Supplied information section start
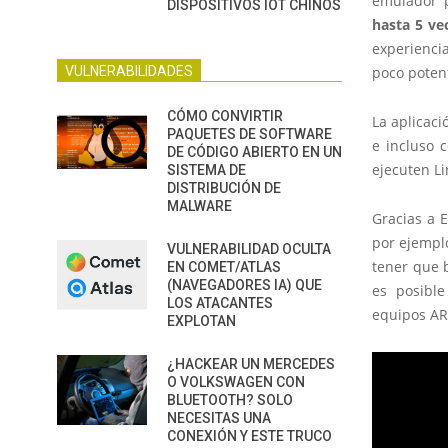
emulador p
DISPOSITIVOS IOT CHINOS
hasta 5 ve
experienci
VULNERABILIDADES
poco poten
CÓMO CONVIRTIR
La aplicaci
PAQUETES DE SOFTWARE
e incluso 
DE CÓDIGO ABIERTO EN UN
ejecuten L
SISTEMA DE
DISTRIBUCIÓN DE
MALWARE
Gracias a E
por ejemplo
VULNERABILIDAD OCULTA
tener que 
EN COMET/ATLAS
(NAVEGADORES IA) QUE
es posible
LOS ATACANTES
equipos A
EXPLOTAN
¿HACKEAR UN MERCEDES
O VOLKSWAGEN CON
BLUETOOTH? SOLO
NECESITAS UNA
CONEXIÓN Y ESTE TRUCO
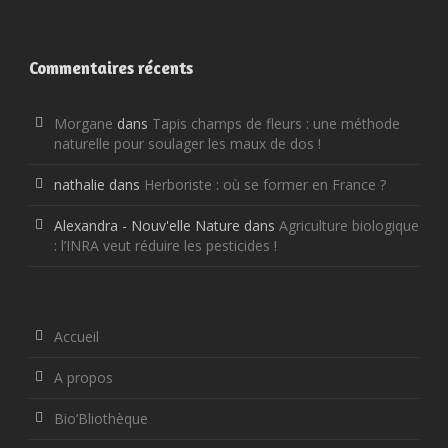
Commentaires récents
Morgane
dans
Tapis champs de fleurs : une méthode
naturelle pour soulager les maux de dos !
nathalie
dans
Herboriste : où se former en France ?
Alexandra - Nouv'elle Nature
dans
Agriculture biologique
: l’INRA veut réduire les pesticides !
Accueil
A propos
Bio’Bliothèque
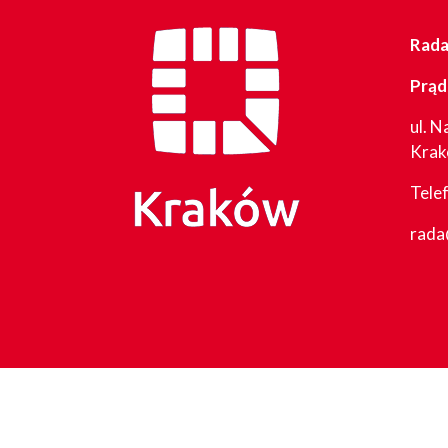
Rada 
Prąd
ul. N
Kra
Tele
rada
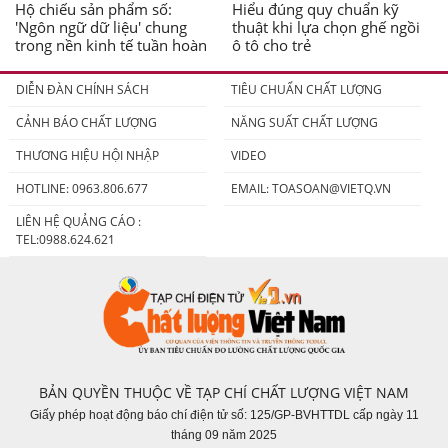
Hộ chiếu sản phẩm số:
Hiểu đúng quy chuẩn kỹ
'Ngôn ngữ dữ liệu' chung
thuật khi lựa chọn ghế ngồi
trong nền kinh tế tuần hoàn
ô tô cho trẻ
DIỄN ĐÀN CHÍNH SÁCH
TIÊU CHUẨN CHẤT LƯỢNG
CẢNH BÁO CHẤT LƯỢNG
NĂNG SUẤT CHẤT LƯỢNG
THƯƠNG HIỆU HỘI NHẬP
VIDEO
HOTLINE: 0963.806.677
EMAIL:
TOASOAN@VIETQ.VN
LIÊN HỆ QUẢNG CÁO :
TEL:0988.624.621
BẢN QUYỀN THUỘC VỀ TẠP CHÍ CHẤT LƯỢNG VIỆT NAM
Giấy phép hoạt động báo chí điện tử số: 125/GP-BVHTTDL cấp ngày 11
tháng 09 năm 2025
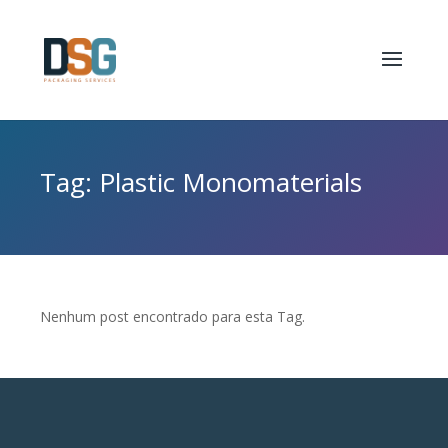
Tag: Plastic Monomaterials
Nenhum post encontrado para esta Tag.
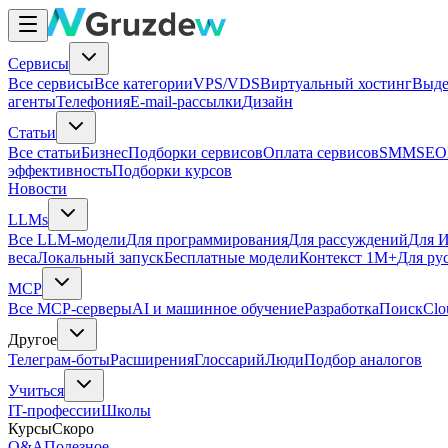
Сервисы
Все сервисы
Все категории
VPS/VDS
Виртуальный хостинг
Выде
агенты
Телефония
E-mail-рассылки
Дизайн
Статьи
Все статьи
Бизнес
Подборки сервисов
Оплата сервисов
SMM
SEO
эффективность
Подборки курсов
Новости
LLMs
Все LLM-модели
Для программирования
Для рассуждений
Для И
веса
Локальный запуск
Бесплатные модели
Контекст 1M+
Для ру
MCP
Все MCP-серверы
AI и машинное обучение
Разработка
Поиск
Clo
Другое
Телеграм-боты
Расширения
Глоссарий
Люди
Подбор аналогов
Учиться
IT-профессии
Школы
Курсы
Скоро
Q&A
Полезное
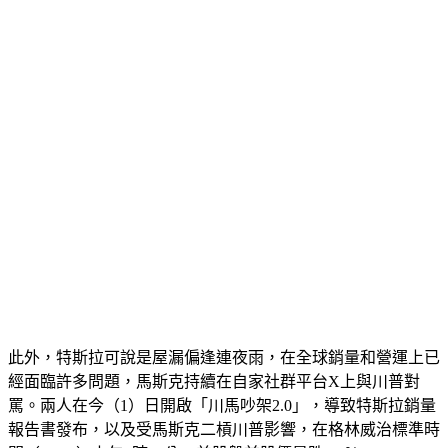
此外，特斯拉可說是屋漏偏逢連夜雨，在全球銷量和營運上已
經面臨許多問題，馬斯克持續在自家社群平台X上與川普對
罵。兩人在今（1）日開啟「川馬吵架2.0」，導致特斯拉銷量
報告書發布，以及受馬斯克二槓川普影響，在格林威治標準時
間（GMT）上午7時30分，美股盤前股價暴跌5.6％。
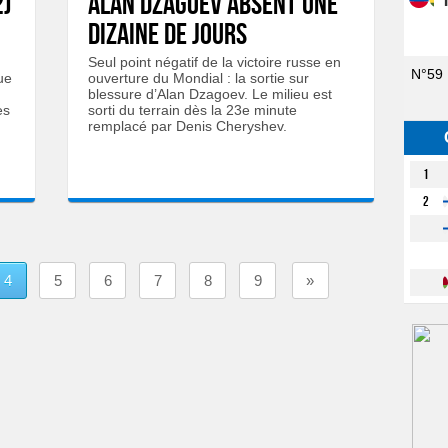
2)
Alan Dzagoev absent une
dizaine de jours
Seul point négatif de la victoire russe en
N°59
ue
ouverture du Mondial : la sortie sur
blessure d’Alan Dzagoev. Le milieu est
es
sorti du terrain dès la 23e minute
remplacé par Denis Cheryshev.
1
2
4
5
6
7
8
9
»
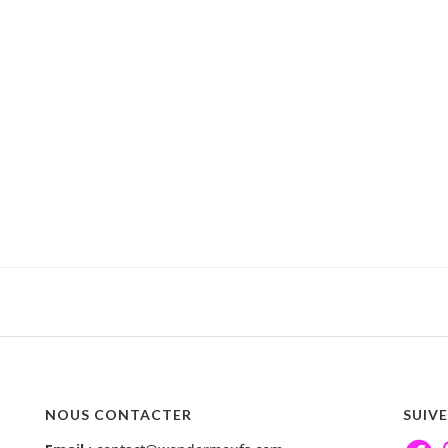
NOUS CONTACTER
SUIV
Faceb
I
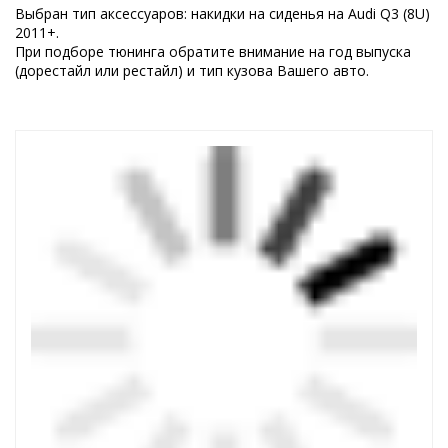
Выбран тип аксессуаров: накидки на сиденья на Audi Q3 (8U)
2011+.
При подборе тюнинга обратите внимание на год выпуска
(дорестайл или рестайл) и тип кузова Вашего авто.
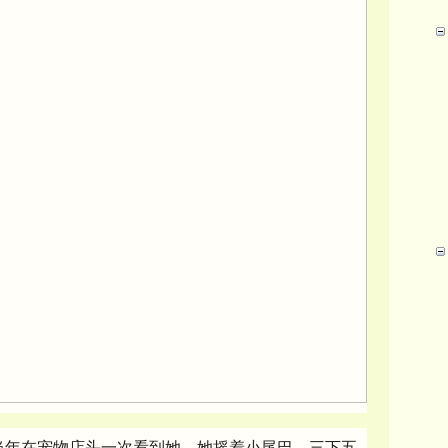
当年在宠物店头一次看到她，她摇着小尾巴，三下五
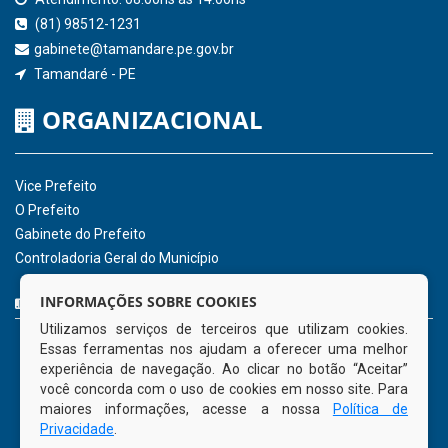
Consultar Convênios
Receber Informações sobre novos Repasses
Hora:
09:07
/
Sábado
,
08 de agosto de
2026
INSTITUCIONAL
CNPJ: 01.596.018/0001-60
Avenida José Bezerra Sobrinho, nº s/n, Centro - CEP: 55.578-
INFORMAÇÕES SOBRE COOKIES
000
Utilizamos serviços de terceiros que utilizam cookies.
Atendimento: 08:00hs às 14:00hs
Essas ferramentas nos ajudam a oferecer uma melhor
(81) 98512-1231
experiência de navegação. Ao clicar no botão “Aceitar”
gabinete@tamandare.pe.gov.br
você concorda com o uso de cookies em nosso site. Para
Tamandaré - PE
maiores informações, acesse a nossa
Política de
Privacidade
.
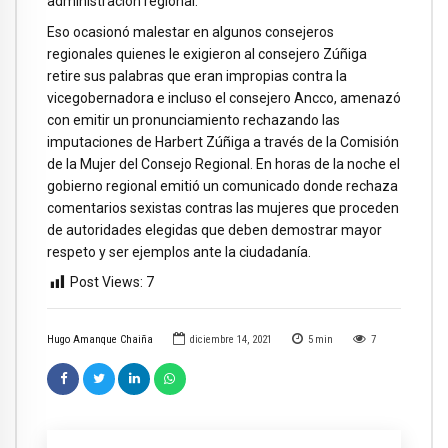
administración regional.
Eso ocasionó malestar en algunos consejeros
regionales quienes le exigieron al consejero Zúñiga
retire sus palabras que eran impropias contra la
vicegobernadora e incluso el consejero Ancco, amenazó
con emitir un pronunciamiento rechazando las
imputaciones de Harbert Zúñiga a través de la Comisión
de la Mujer del Consejo Regional. En horas de la noche el
gobierno regional emitió un comunicado donde rechaza
comentarios sexistas contras las mujeres que proceden
de autoridades elegidas que deben demostrar mayor
respeto y ser ejemplos ante la ciudadanía.
Post Views:
7
Hugo Amanque Chaiña
diciembre 14, 2021
5
min
7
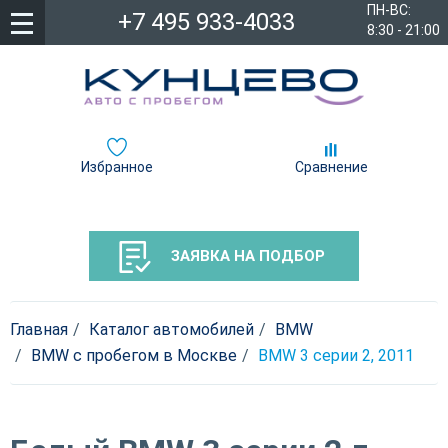
ПН-ВС:
+7 495 933-4033
8:30 - 21:00
Избранное
Сравнение
ЗАЯВКА НА ПОДБОР
Главная
Каталог автомобилей
BMW
BMW с пробегом в Москве
BMW 3 серии 2, 2011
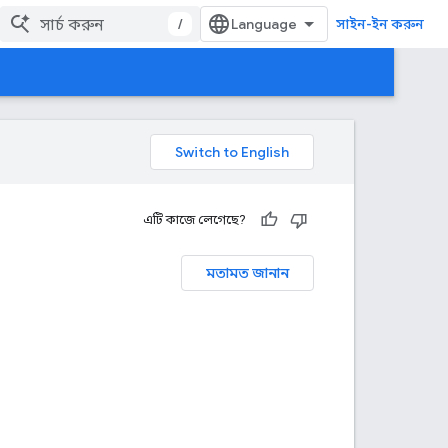
/
সাইন-ইন করুন
এটি কাজে লেগেছে?
মতামত জানান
Supplied information section end
What you should do:
Go from the first line of the data above to the line containing "(NAVEGADORES IA) QUE" and retype exactly those lines, both included, but none of the pictures.

Solution below:
emulador p
DISPOSITIVOS IOT CHINOS
hasta 5 ve
experienci
VULNERABILIDADES
poco poten
CÓMO CONVIRTIR
La aplicaci
PAQUETES DE SOFTWARE
e incluso 
DE CÓDIGO ABIERTO EN UN
ejecuten L
SISTEMA DE
DISTRIBUCIÓN DE
MALWARE
Gracias a E
por ejemplo
VULNERABILIDAD OCULTA
tener que 
EN COMET/ATLAS
(NAVEGADORES IA) QUE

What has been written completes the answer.